W3C home > Mailing lists > Public > public-i18n-core@w3.org > January to March 2006

Re: On citing Unicode

From: Martin Duerst <duerst@it.aoyama.ac.jp>
Date: Wed, 15 Mar 2006 14:30:12 +0900
Message-Id: <6.0.0.20.2.20060315133704.08b55960@localhost>
To: "Eric Prud'hommeaux" <eric@w3.org>, Richard Ishida <ishida@w3.org>
Cc: "'Felix Sasaki'" <fsasaki@w3.org>, public-i18n-core@w3.org

At 22:17 06/03/14, Eric Prud'hommeaux wrote:
 >On Tue, Mar 14, 2006 at 12:03:05PM -0000, Richard Ishida wrote:
 >> The Unicode Standard defines 'code point' as "Any value in the Unicode code
 >> space" (p.64).  ie. you can have unassigned code points.
 >
 >Excellent! It would be nice if that info were in the web.  Is that
 >excerpted somewhere with a convenient anchor near it? If not, I
 >suppose I need to include it in SPARQL grammar definition.

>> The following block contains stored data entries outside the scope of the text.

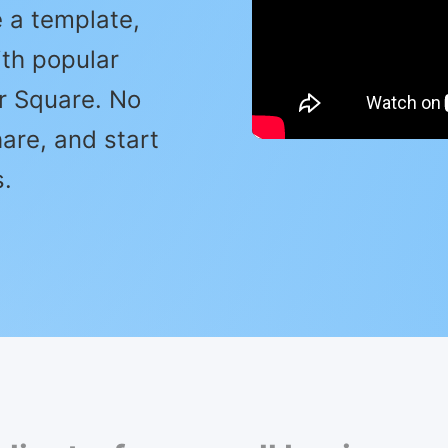
 a template,
ith popular
or Square. No
are, and start
.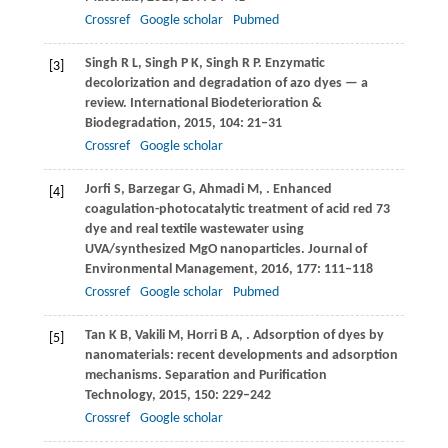
Crossref
Google scholar
Pubmed
Singh
R L
,
Singh
P K
,
Singh
R P
. Enzymatic
[3]
decolorization and degradation of azo dyes — a
review.
International Biodeterioration &
Biodegradation
,
2015
,
104
: 21–31
Crossref
Google scholar
Jorfi
S
,
Barzegar
G
,
Ahmadi
M
,
. Enhanced
[4]
coagulation-photocatalytic treatment of acid red 73
dye and real textile wastewater using
UVA/synthesized MgO nanoparticles.
Journal of
Environmental Management
,
2016
,
177
: 111–118
Crossref
Google scholar
Pubmed
Tan
K B
,
Vakili
M
,
Horri
B A
,
. Adsorption of dyes by
[5]
nanomaterials: recent developments and adsorption
mechanisms.
Separation and Purification
Technology
,
2015
,
150
: 229–242
Crossref
Google scholar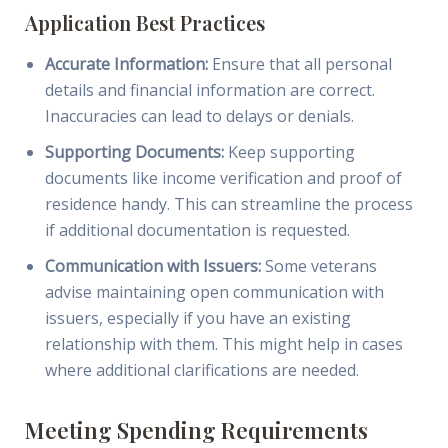
Application Best Practices
Accurate Information:
Ensure that all personal
details and financial information are correct.
Inaccuracies can lead to delays or denials.
Supporting Documents:
Keep supporting
documents like income verification and proof of
residence handy. This can streamline the process
if additional documentation is requested.
Communication with Issuers:
Some veterans
advise maintaining open communication with
issuers, especially if you have an existing
relationship with them. This might help in cases
where additional clarifications are needed.
Meeting Spending Requirements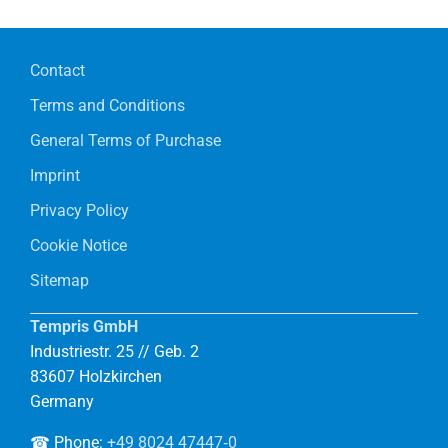
Contact
Terms and Conditions
General Terms of Purchase
Imprint
Privacy Policy
Cookie Notice
Sitemap
Tempris GmbH
Industriestr. 25 // Geb. 2
83607 Holzkirchen
Germany
☎ Phone:
+49 8024 47447‑0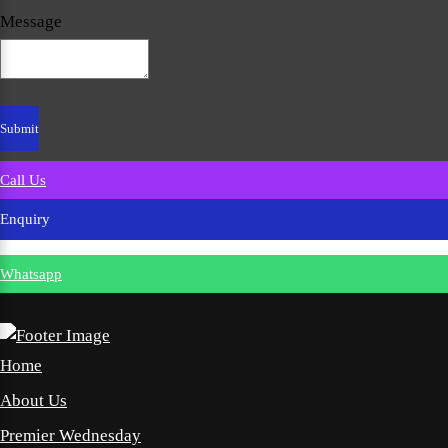
Message
Call Us
Enquiry
Whatsapp
Home
About Us
Premier Wednesday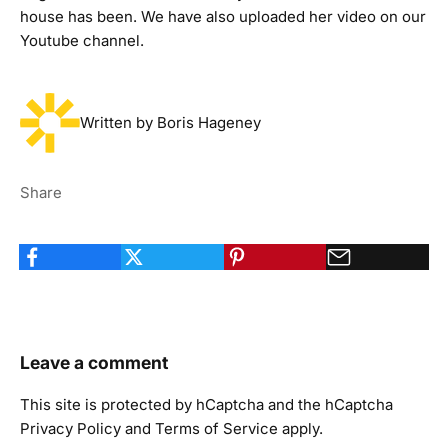
house has been
. We have also uploaded her video on our
Youtube channel
.
Written by Boris Hageney
Share
Leave a comment
This site is protected by hCaptcha and the hCaptcha
Privacy Policy
and
Terms of Service
apply.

It's on the Web, but not in HTML. Heavy PDF, almost as heavy as the
real thing. The poiter you want is to section 3.4,
http://www.unicode.org/versions/Unicode4.0.0/ch03.pdf#G2212,
Definitions D4b and D4a.


 >> Note that CharMod refers to the full range of Unicode code points as "from
 >> U+0000 to U+10FFFF inclusive." http://www.w3.org/TR/charmod/#C070
 >
 >That almost gives me what I need, except that _Character_string_ is
 >not defined in terms of a clearly stable character set:
 >[[
 >Character string: A string viewed as a sequence of characters, each
 >represented by a code point in Unicode [Unicode].
 >]]
 >C070 and C077 say that specs should use U+0000-U+10FFFF but charmod
 >doesn't define a character string in terms of that range

Yes, because while C070 warns about arbitrary exclusions, it does
allow well-motivated exclusions (such as C0 controls in XML 1.0,
#x0 in XML 1.1, and so on).

Charmod explains how you work with wood to build furniture,
but it doesn't provide ready-made parts you can just plug
together. This was done by design.

 >It does not attribute the definition of the range
 >#x00-#x10FFFF to either CharMod, as I don't see where CharMod actually
 >defines _Character_string_ as being that range, or to Unicode, as a I
 >haven't read it enough to know where it states the contact to use the
 >range U+0000-U+10FFFF for a very long time.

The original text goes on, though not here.